Causal interpretation of the hazard ratio in RCTs

Causal inference
Author

Dominic Magirr

Published

May 11, 2024

Motivation

A new set of articles on the “Causal interpretation of the hazard ratio in randomized clinical trials” ( original article, commentary, response) has pushed me to write this blogpost. It’s something I’ve been considering for a while, not because it’s the most important thing in the world, but there seems to be a persistent confusion, despite some great attempts to clarify

Source of the confusion

The mistake (in my eyes) is to claim something like “the hazard ratio is not a causal effect” (in the context of an RCT) without first providing a precise definition of “causal effect”.

Definition A

One clean and precise definition of a causal effect is provided by Hernan & Robins Technical Point 1.1

In general, a population causal effect can be defined as a contrast of any functional of the marginal distributions of counterfactual outcomes under different actions or treatment values.

The hazard ratio, \(hr(t)\), satisfies this definition, for any choice of \(t\). Therefore, if we follow this definition, then the hazard ratio is a causal effect. End of story.
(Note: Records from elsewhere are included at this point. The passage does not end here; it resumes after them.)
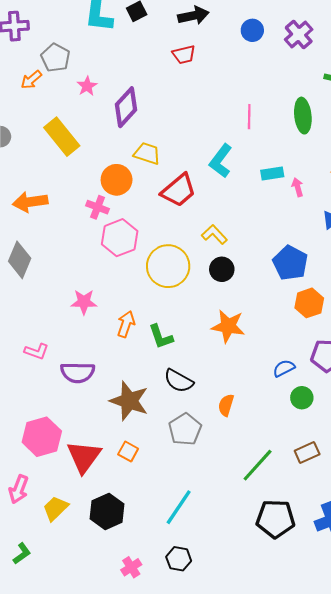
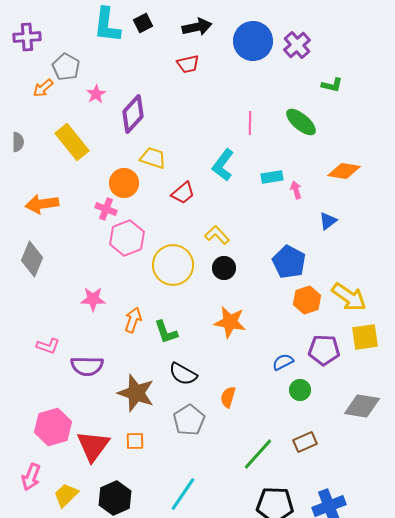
blue circle: (252, 30) -> (253, 41), size x1.8
green ellipse: (303, 116) -> (301, 122), turned -44
red trapezoid: (179, 190) -> (183, 193), size x0.7
orange square: (128, 451) -> (135, 441), turned -30

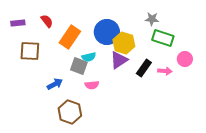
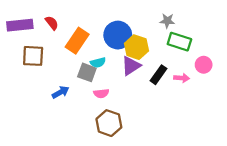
purple rectangle: (18, 23) -> (20, 25), size x1.6
brown hexagon: (70, 112) -> (109, 123), moved

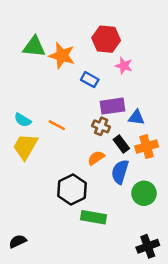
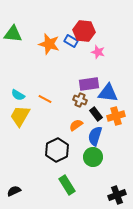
green triangle: (34, 47) -> (13, 34), moved
blue rectangle: (90, 80) -> (71, 41), moved
blue triangle: (136, 117) -> (108, 93), size x1.5
green circle: (144, 193) -> (93, 157), moved
green rectangle: (93, 217) -> (67, 185), moved, turned 48

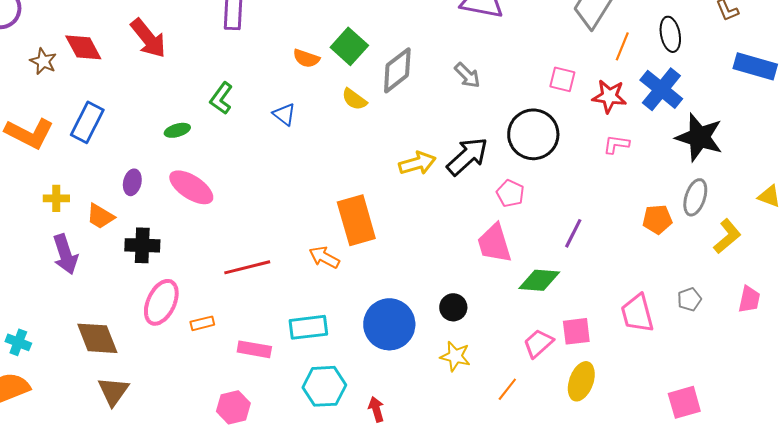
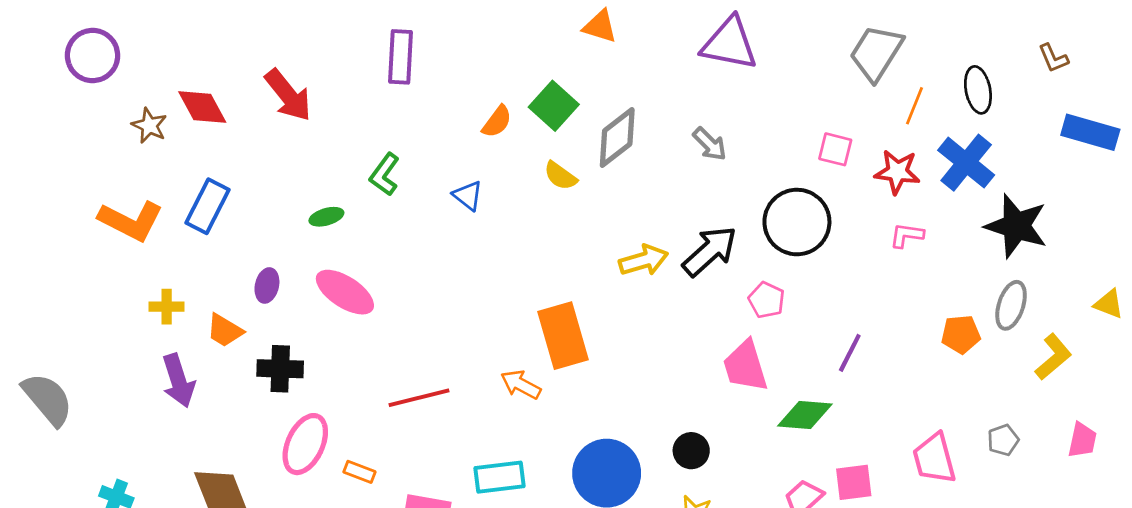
orange semicircle: (306, 58) -> (497, 122), turned -72
orange rectangle: (202, 323) -> (359, 472), turned 35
We can all move on.

Criticism of hazard ratios in loose language

“The hazards of hazard ratios” (Hernan, 2010) contains an example where the hazard ratio (hormone therapy vs control) after 5 years is less than 1 “even if hormone therapy has no truly preventive effect in any woman at any time.”
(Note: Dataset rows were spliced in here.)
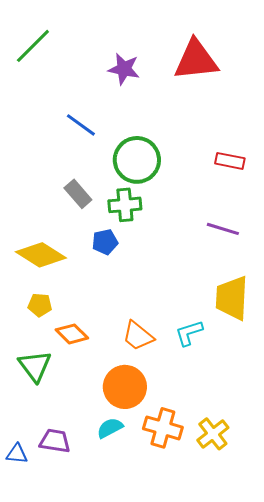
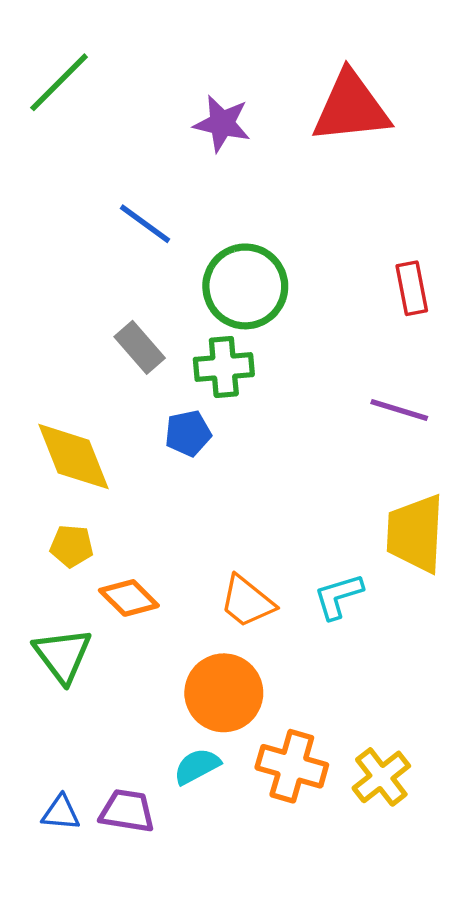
red rectangle: (230, 161) -> (412, 288), turned 68
yellow diamond: (41, 255) -> (73, 457), turned 36
purple trapezoid: (55, 441) -> (127, 811), moved
blue triangle: (17, 454) -> (61, 813), moved

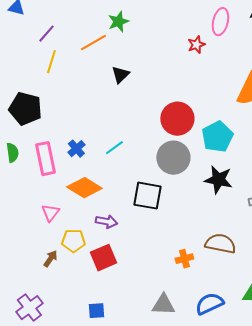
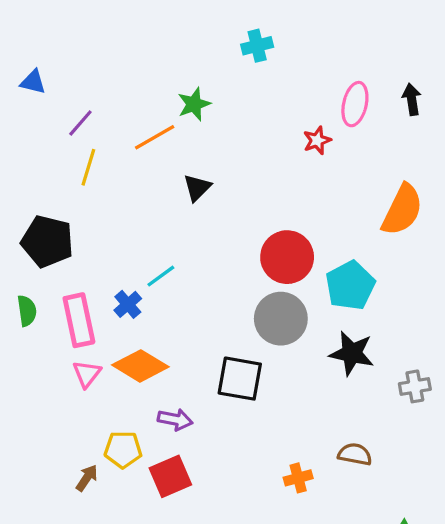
cyan line: (114, 148) -> (161, 276), moved
pink triangle: (50, 213) -> (87, 374), moved
brown semicircle: (220, 244) -> (355, 454), size x0.7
Interestingly, though, the fact that a hazard ratio can ostensibly point in favour of an experimental treatment despite no true benefit is not the grounds given for claiming that a hazard ratio lacks a causal interpretation. For example, the so-called “total effect” in a competing risks setting also has the property that it can be less than 1 (if it’s a ratio) despite no true benefit. Yet this is unequivocally a causal effect according to the authors.

Rather, the grounds given for claiming the hazard ratio is not a causal effect is always given in loose language, e.g., it somehow does not compare equal groups, or has a so-called “in-built selection bias”. This is ambiguous. I would say that a hazard ratio at 5 years is a consequence of everything that happens to everyone in the first 5 years. It is not merely a comparison of the set of patients alive at 5 years, as if the patients who have died had never existed.

Definition B

I’ve not seen a precise definition of a causal effect that would rule out the hazard ratio, so I’ll make one up here…

In general, a population causal effect can be defined as a contrast of any functional (except for a conditional expectation where the conditioning is on a post-baseline event) of the marginal distributions of counterfactual outcomes under different actions or treatment values.

If we follow this definition, then the hazard ratio is not (in general) a causal effect. End of story. We can all move on.

The reason for “in general” is that if the hazard ratio happens to be constant over time then it coincides with the difference in survival curves on the complimentary log log scale, which is an unconditional expectation.

Which definition is better?

Given that both the hazard ratio and total effect have the same property that they can be less than 1 despite no true benefit, I prefer Definition A to Definition B.

Both the hazard ratio and the total effect require deep thought to understand. Neither has a straightforward interpretation. To use definition B, and therefore make the distinction that the total effect is causal and the hazard ratio in not causal, is a pure technicality in my eyes.